Singular Enrichment Analysis
pbsea: Pandas Based Singular Enrichment Analysis
Table of contents
The package works on Python 3.
pip install pbsea
pip install -e git+https://github.com/ArnaudBelcour/pbsea.git@master#egg=pbsea
An enrichment analysis compares the occurrence of an entity in a list of interest to the occurence in a reference (for example the number of cat in one country compared to the number of cat in the world).
Two files are used : pbsea.py (Pandas Based Singular Enrichment Analysis), preprocessing.py.
In pbsea.py, three class are present:
- PandasBasedEnrichmentAnalysis: to peform a Singular Enrichment Analysis on a pandas dataframe.
- AnnotationEnrichmentAnalysis: to perform a Singular Enrichment Analysis on Annotation terms.
- EnrichmentAnalysisExperimental: to perform a Singular Enrichment Analysis on everything with SgoF multiple testing correction.
In preprocessing.py, four functions are present:
- preprocessing_files: create a pandas dataframe from two files.
- go_translation_dictionary_creation: create a dictionary containing GO number as key and GO label as value.
- ec_translation_dictionary_creation: create a dictionary containing EC number as key and EC name as value.

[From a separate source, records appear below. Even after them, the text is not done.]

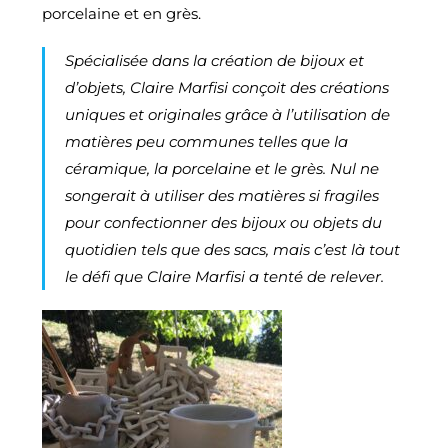
porcelaine et en grès.
Spécialisée dans la création de bijoux et
d’objets, Claire Marfisi conçoit des créations
uniques et originales grâce à l’utilisation de
matières peu communes telles que la
céramique, la porcelaine et le grès. Nul ne
songerait à utiliser des matières si fragiles
pour confectionner des bijoux ou objets du
quotidien tels que des sacs, mais c’est là tout
le défi que Claire Marfisi a tenté de relever.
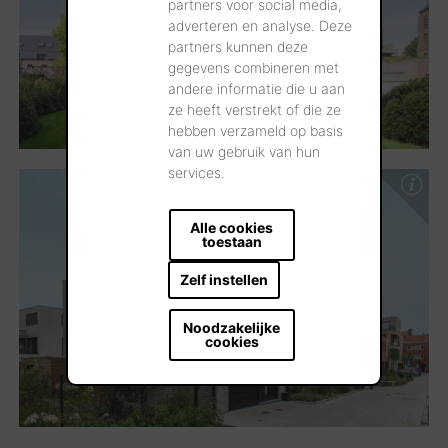
partners voor social media,
adverteren en analyse. Deze
partners kunnen deze
gegevens combineren met
andere informatie die u aan
ze heeft verstrekt of die ze
hebben verzameld op basis
van uw gebruik van hun
services.
Alle cookies
toestaan
Zelf instellen
Noodzakelijke
cookies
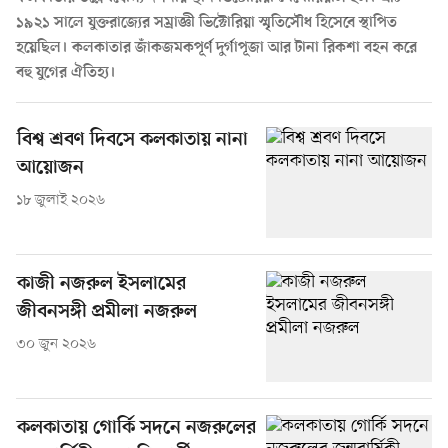
১৯২১ সালে যুক্তরাজ্যের সম্রাজ্ঞী ভিক্টোরিয়া স্মৃতিসৌধ হিসেবে স্থাপিত
হয়েছিল। কলকাতার জাঁকজমকপূর্ণ দুর্গাপূজা আর টানা রিকশা বহন করে
বহু যুগের ঐতিহ্য।
বিশ্ব শ্রবণ দিবসে কলকাতায় নানা
আয়োজন
১৮ জুলাই ২০২৬
কাজী নজরুল ইসলামের
জীবনসঙ্গী প্রমীলা নজরুল
৩০ জুন ২০২৬
কলকাতায় গোর্কি সদনে নজরুলের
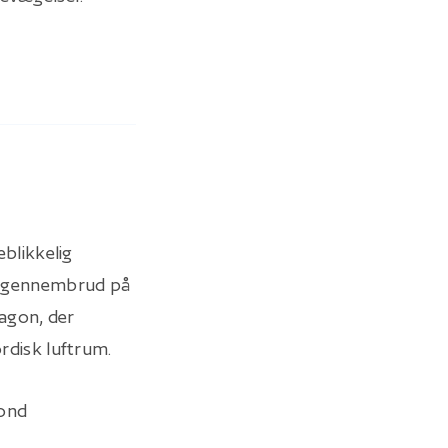
blikkelig
mpe gennembrud på
agon, der
ordisk luftrum.
fond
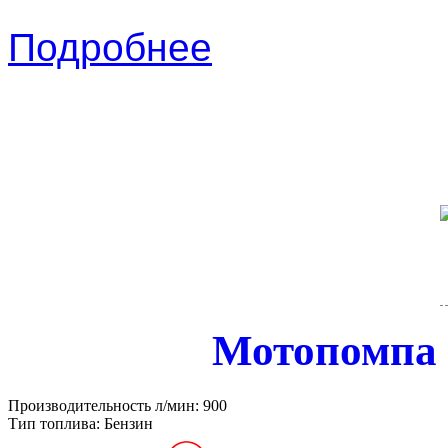
Подробнее
Мотопомпа
Производительность л/мин:
900
Тип топлива:
Бензин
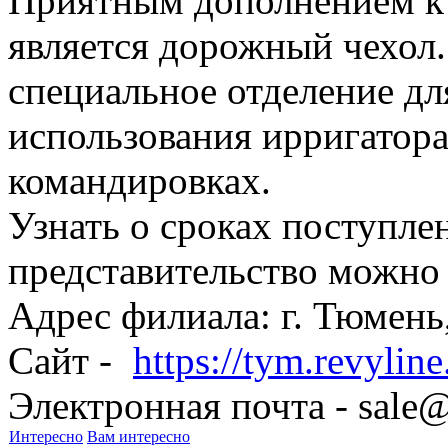
Приятным дополнением к 
является дорожный чехол
специальное отделение дл
использования ирригатора
командировках.
Узнать о сроках поступле
представительство можно 
Адрес филиала: г. Тюмень,
Сайт -
https://tym.revyline
Электронная почта - sale@
Интересно
Вам интересно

- interpro_translation_dictionary_creation: create a dictionary containing InterPro id as key and InterPro name as value.
The analysis take two input files (with preprocessing) or a pandas dataframe, with two columns (one for the interest values, one for the reference values and in index the object to analyze (e.g. GO terms)).
The script performs a Singular Enrichment Analysis. This analysis takes a list of genes (for example differentially expressed genes) and compute an enrichment term for each annotation term in this list. For a better definition, read the article writed by Huang et al. (2009).
The first class (“PandasBasedEnrichmentAnalysis”) is the basic method on pandas dataframe, which computes an hypergeometric test for variables and calculates different multiple tests corrections (Bonferroni, Holm, Sidak, Benjamini & Hochberg and SGoF).
The second class (“AnnotationEnrichmentAnalysis”) inherits from “PandasBasedEnrichmentAnalysis” and overrides a function to add label for three annotations (GO terms, EC and InterPro domains) to the results.
The third class (“EnrichmentAnalysis”) peforms an analysis and add the SGoF multiple testing correction.
Tests used :
- Hypergeometric test to compare the distribution of GO terms in your list and in the complete organism.
- Normal approximation when using big numbers.
- Bonferroni Correction Dunn, Olive Jean. “Multiple Comparisons Among Means.” Journal of the American Statistical Association, vol. 56, no. 293, 1961, pp. 52–64.
- Sidak Sidak, Zbynek. “Rectangular Confidence Regions for the Means of Multivariate Normal Distributions.” Journal of the American Statistical Association, vol. 62, no. 318, 1967, pp. 626–633.
- Holm Holm, Sture. “A Simple Sequentially Rejective Multiple Test Procedure.” Scandinavian Journal of Statistics, vol. 6, no. 2, 1979, pp. 65–70.
- Benjamini & Hochberg Benjamini, Yoav, and Yosef Hochberg. “Controlling the False Discovery Rate: A Practical and Powerful Approach to Multiple Testing.” Journal of the Royal Statistical Society. Series B (Methodological), vol. 57, no. 1, 1995, pp. 289–300.
- Benjamini & Yekutieli Benjamini, Yoav, and Daniel Yekutieli. “The Control of the False Discovery Rate in Multiple Testing under Dependency.” The Annals of Statistics, vol. 29, no. 4, 2001, pp. 1165–1188.
- SGoF Carvajal-Rodríguez, Antonio, Jacobo de Uña-Alvarez, and Emilio Rolán-Alvarez. “A New Multitest Correction (SGoF) That Increases Its Statistical Power When Increasing the Number of Tests.” BMC Bioinformatics 10 (2009): 209.
The input of the analysis is a pandas dataframe with two columns (occurrence in interest and occurrence in reference) and an index (the object to analyse) like this one:
|index||Occurrence in interest||Occurrence in reference|
For GO terms, EC and InterPro id you can use one of the function of translation dictionary creation to obtain a dictionary allowing you to translate the id into name.
from pbsea import PandasBasedEnrichmentAnalysis number_gene_interest = 5 number_gene_reference = 6700 alpha = 0.05 normal_approximation_threshold = 100000 analysis = PandasBasedEnrichmentAnalysis(dataframe, 'Occurrence in interest', 'Occurrence in reference', number_gene_interest, number_gene_reference, alpha, normal_approximation_threshold) result_dataframe = analysis.enrichment_analysis()
The result will be a pandas dataframe.